The book begins in the 1920s, when the Jews first brought their absurd notions of sanitation, education and the rule of law to the surrounding valley, then proceeds through a series of battles in which the Arabs usually fall down and run when the Jews fire over their heads, and into a miserable exile in the refugee camps. Uris shows a glimmer of sympathy for the Palestinians' political plight, which he blames entirely on the other Arab states, but none whatsoever for their pigheaded rejection of the greatest blessing that can be bestowed on a backward race, Jews.

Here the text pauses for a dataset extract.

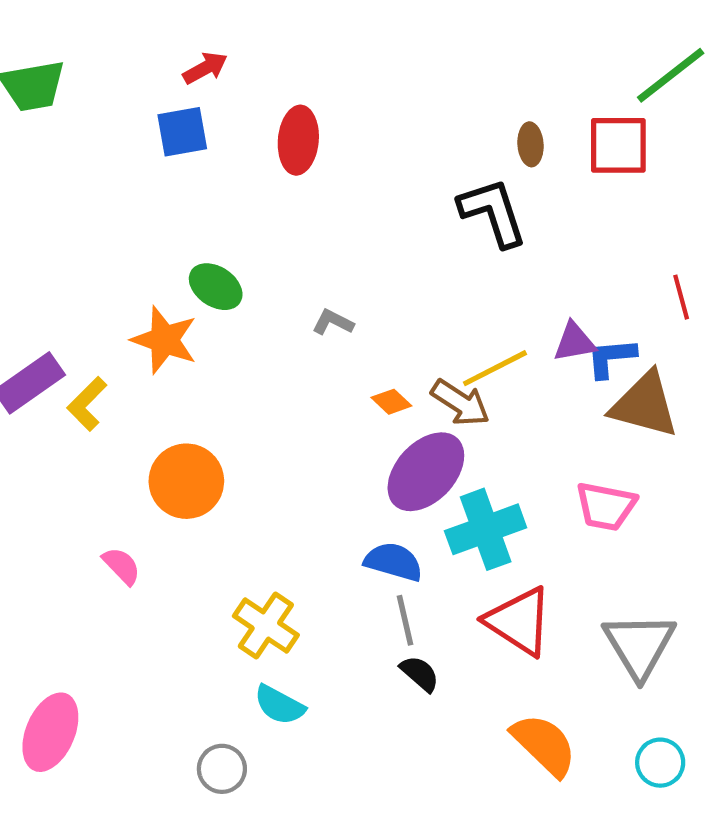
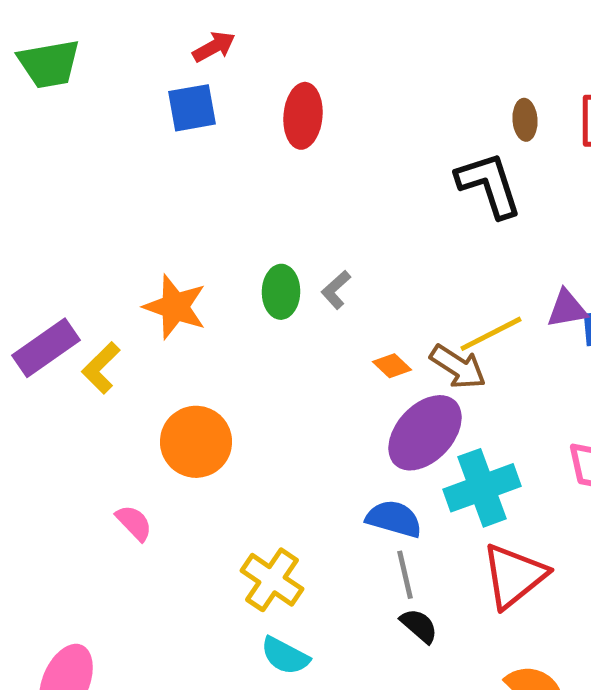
green ellipse: (216, 287) -> (281, 292), moved, turned 57
gray L-shape: (333, 322) -> (336, 290), turned -69
red triangle: (519, 621) -> (514, 576), turned 48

In all of this, one can discern the faint outlines of the book Uris evidently thought he was writing, about one man's struggle to throw off the burden of a thousand years and learn to live in peace with the infidels…. But a Uris-Arab is even less convincing when beset by self-doubt than when engaged in his normal pursuits of scratching, cursing and bragging. Uris is so totally out of sympathy with his Arabs that he scarcely troubles to put himself into their minds. Ishmael, the Haj and the minor character of Dr. Mudhil, an archeologist, are the only three Arabs out of the million or so in the book with a germ of sense, and all their insight seems to have done for them is to lift them part way out of ignorance and into shame. "We are a people living in hate, despair and darkness," Mudhil says at one point. "The Jews are our bridge out of darkness." "Exodus" said the same thing, but from the Zionist point of view. To put these sentiments into the mouths of Arabs results in a book that does not strike a single convincing note in a vast symphony of sound.
Jerry Adler, "The Unchosen People," in Newsweek, Vol. CIII, No. 21, May 21, 1984, p. 84.